High-Speed Quantitative Analysis of Antiepileptic Drugs Using Triple Quadrupole LC/MS/MS

Importance of Topic

The rapid and accurate quantification of anti-epileptic drugs (AEDs) in biological matrices is critical for therapeutic drug monitoring, pharmacokinetic studies, and clinical diagnostics. High-throughput methods that minimize sample preparation and analysis time can significantly improve laboratory efficiency and patient care by delivering timely and reliable data.

Objectives and Study Overview

This study demonstrates a high-speed quantitative workflow for 16 common AEDs using the Shimadzu UFMS Triple Quadrupole LCMS-8050 system. The aim was to achieve comprehensive quantification in human plasma with minimal sample preparation and a total run time of 7 minutes per injection.

Methodology

Sample preparation involved simple protein precipitation of plasma followed by 100-fold dilution in methanol, eliminating the need for lengthy clean-up steps. A 1 μL injection was used for all analyses. The gradient separation employed an Inertsil ODS-4 column (50 mm × 2.1 mm, 2 μm) with mobile phases of 10 mM ammonium acetate (A) and methanol (B). A rapid gradient from 3 % to 90 % B over 5 minutes ensured sharp chromatographic peaks and baseline separation of all analytes.

Instrumentation

• Liquid Chromatograph: Shimadzu UFLC with Inertsil ODS-4 column
• Mass Spectrometer: Shimadzu LCMS-8050 triple quadrupole
• Ionization Mode: ESI positive and negative switching (+4.5 kV/–3.5 kV)
• Temperatures: DL 150 °C, Block Heater 200 °C, Interface 400 °C
• Gas Flows: Nebulizing 3 L/min, Drying 10 L/min, Heating 10 L/min

Main Results and Discussion

All 16 AEDs showed excellent linearity across their calibration ranges (r² ≥ 0.995). Quality control samples at low, medium, and high levels demonstrated accuracy within 86 % to 135 % for all analytes, confirming method robustness despite the minimal sample handling and small injection volume. Representative MRM chromatograms confirmed clear resolution of target compounds within a 7-minute window.

Benefits and Practical Applications

The streamlined sample preparation and fast chromatographic cycle offer significant time savings for clinical and research laboratories. The method supports routine therapeutic drug monitoring of AEDs, enabling high sample throughput without compromising data quality. Automated data processing via LabSolutions Quant Browser further accelerates review and reporting.

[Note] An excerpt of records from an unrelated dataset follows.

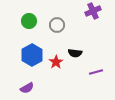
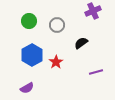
black semicircle: moved 6 px right, 10 px up; rotated 136 degrees clockwise
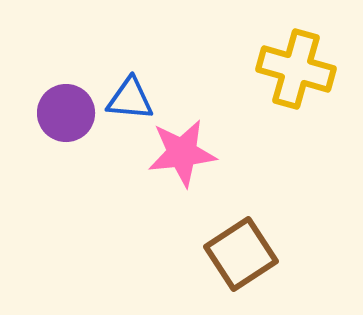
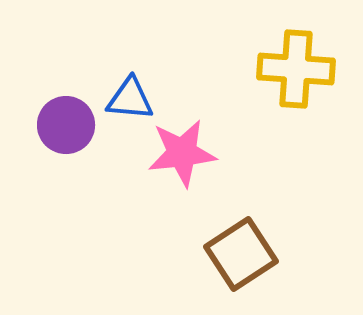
yellow cross: rotated 12 degrees counterclockwise
purple circle: moved 12 px down
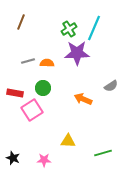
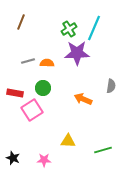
gray semicircle: rotated 48 degrees counterclockwise
green line: moved 3 px up
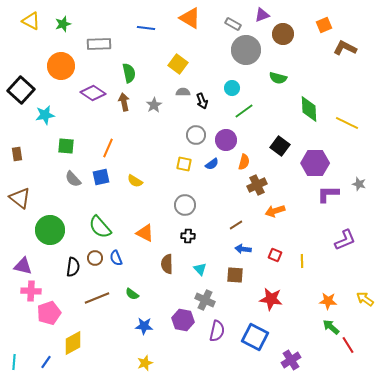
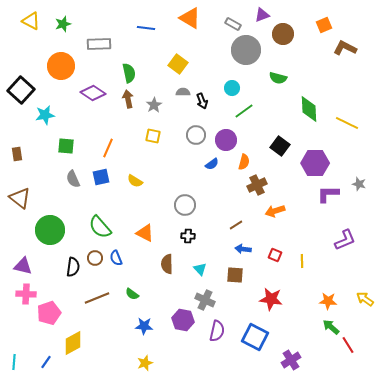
brown arrow at (124, 102): moved 4 px right, 3 px up
yellow square at (184, 164): moved 31 px left, 28 px up
gray semicircle at (73, 179): rotated 18 degrees clockwise
pink cross at (31, 291): moved 5 px left, 3 px down
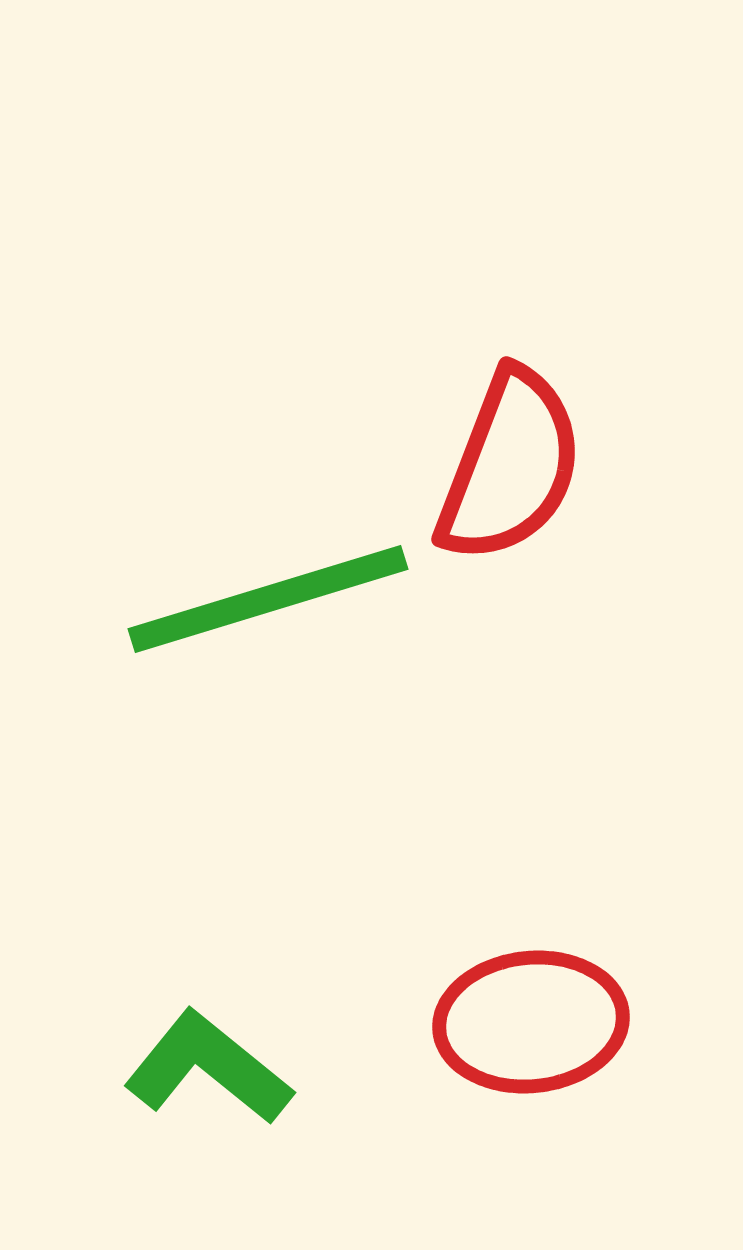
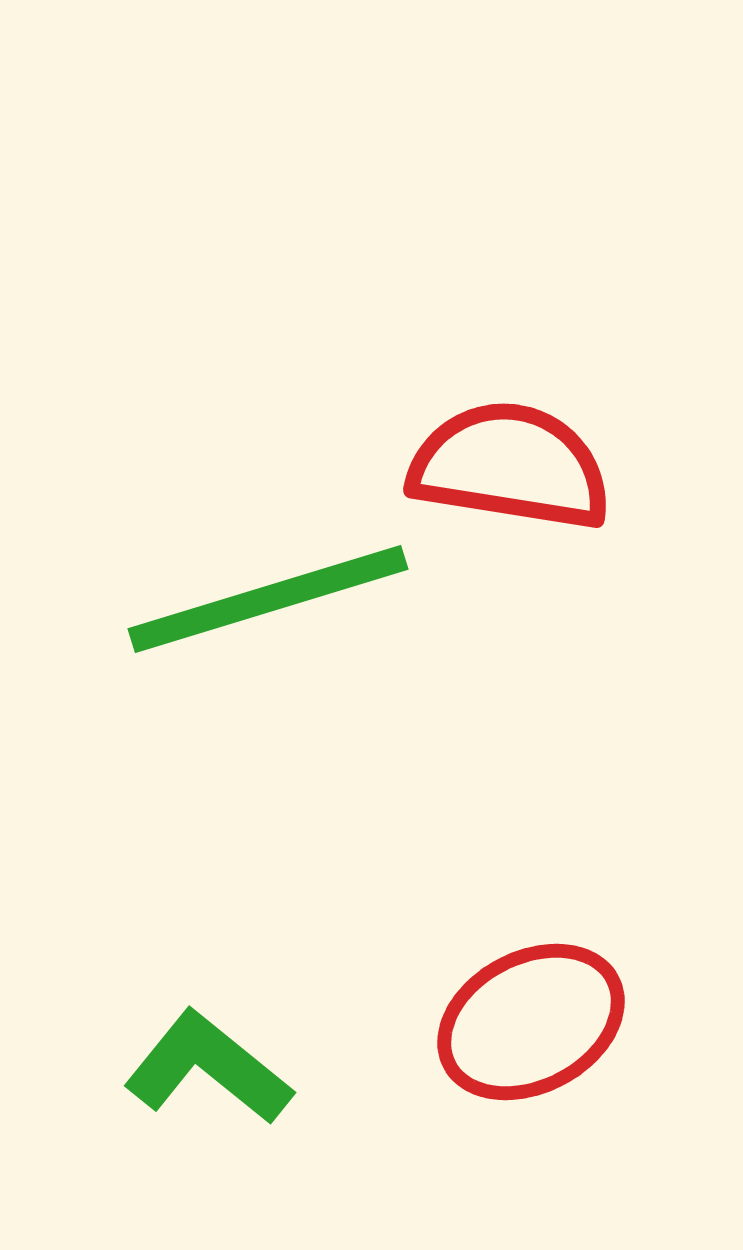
red semicircle: rotated 102 degrees counterclockwise
red ellipse: rotated 22 degrees counterclockwise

Future Trends and Applications

Emerging trends include integration of ultra-high-throughput platforms with automated sample handling and advanced data analytics. Further expansion to cover additional drug classes or metabolites and coupling with high-resolution mass spectrometry could improve specificity and broaden clinical utility.

Conclusion

This work highlights an efficient LC-MS/MS approach for rapid quantitation of multiple AEDs in plasma. The combination of minimal sample pretreatment, short run times, and reliable quantitative performance makes it a valuable tool for clinical laboratories and pharmacokinetic research.